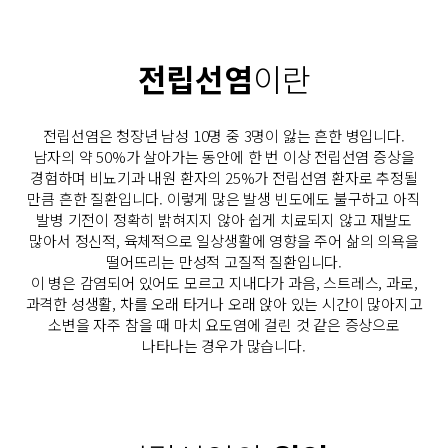
전립선염
이란
전립선염은 청장년 남성 10명 중 3명이 앓는 흔한 병입니다.
남자의 약 50%가 살아가는 동안에 한 번 이상 전립선염 증상을
경험하며
비뇨기과 내원 환자의 25%가 전립선염 환자로 추정될
만큼 흔한 질환입니다.
이렇게 많은 발생 빈도에도 불구하고 아직
발병 기전이 정확히 밝혀지지 않아 쉽게 치료되지 않고 재발도
많아서
정신적, 육체적으로 일상생활에 영향을 주어 삶의 의욕을
떨어뜨리는 만성적 고질적 질환입니다.
이 병은 감염되어 있어도 모르고 지내다가 과음, 스트레스, 과로,
과격한 성생활, 차를 오래 타거나
오래 앉아 있는 시간이 많아지고
소변을 자주 참을 때 마치 요도염에 걸린 것 같은 증상으로
나타나는 경우가 많습니다.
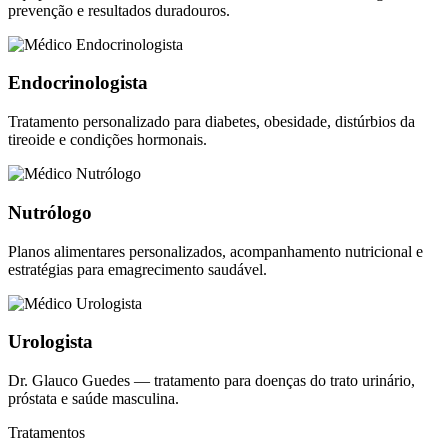
prevenção e resultados duradouros.
Endocrinologista
Tratamento personalizado para diabetes, obesidade, distúrbios da
tireoide e condições hormonais.
Nutrólogo
Planos alimentares personalizados, acompanhamento nutricional e
estratégias para emagrecimento saudável.
Urologista
Dr. Glauco Guedes — tratamento para doenças do trato urinário,
próstata e saúde masculina.
Tratamentos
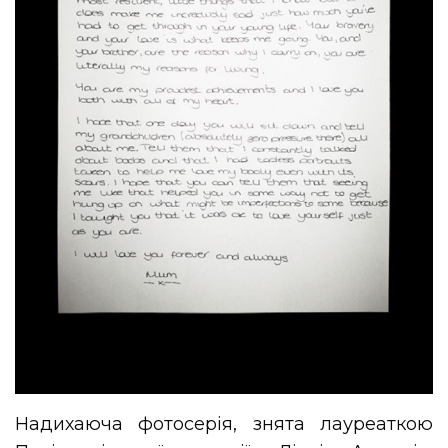
Надихаюча фотосерія, знята лауреаткою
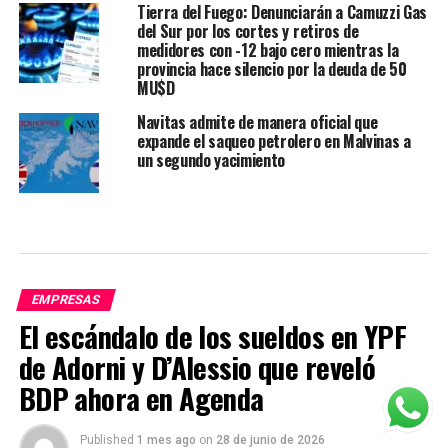
Tierra del Fuego: Denunciarán a Camuzzi Gas
del Sur por los cortes y retiros de
medidores con -12 bajo cero mientras la
provincia hace silencio por la deuda de 50
MU$D
Navitas admite de manera oficial que
expande el saqueo petrolero en Malvinas a
un segundo yacimiento
EMPRESAS
El escándalo de los sueldos en YPF
de Adorni y D’Alessio que reveló
BDP ahora en Agenda
Published
1 mes ago
on
28 de junio de 2026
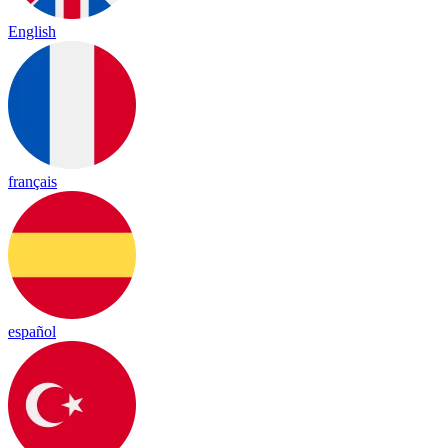
English
français
español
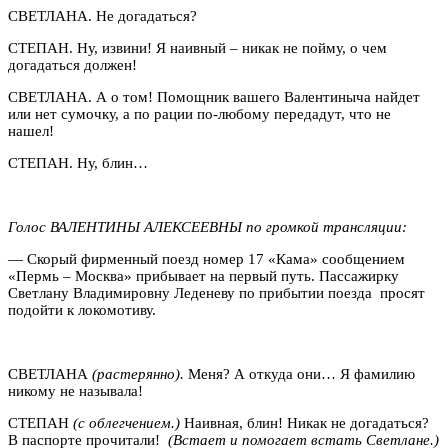
СВЕТЛАНА. Не догадаться?
СТЕПАН. Ну, извини! Я наивный – никак не пойму, о чем
догадаться должен!
СВЕТЛАНА. А о том! Помощник вашего Валентиныча найдет
или нет сумочку, а по рации по-любому передадут, что не
нашел!
СТЕПАН. Ну, блин…
Голос ВАЛЕНТИНЫ АЛЕКСЕЕВНЫ по громкой трансляции:
— Скорый фирменный поезд номер 17 «Кама» сообщением
«Пермь – Москва» прибывает на первый путь. Пассажирку
Светлану Владимировну Леденеву по прибытии поезда просят
подойти к локомотиву.
СВЕТЛАНА
(растерянно).
Меня? А откуда они… Я фамилию
никому не называла!
СТЕПАН
(с облегчением.)
Наивная, блин! Никак не догадаться?
В паспорте прочитали!
(Встает и помогает встать Светлане.)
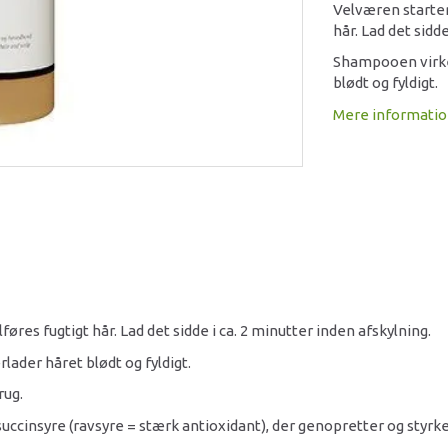
Velværen starter
hår. Lad det sidd
Shampooen virke
blødt og fyldigt.
Mere informati
es fugtigt hår. Lad det sidde i ca. 2 minutter inden afskylning.
ader håret blødt og fyldigt.
rug.
cinsyre (ravsyre = stærk antioxidant), der genopretter og styrker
□ □ □ □
# EXERCISE REQUIREMENTS
Every line of the listing that holds "fyldigt" should be found and copied.

# OUTPUT
blødt og fyldigt.
ader håret blødt og fyldigt.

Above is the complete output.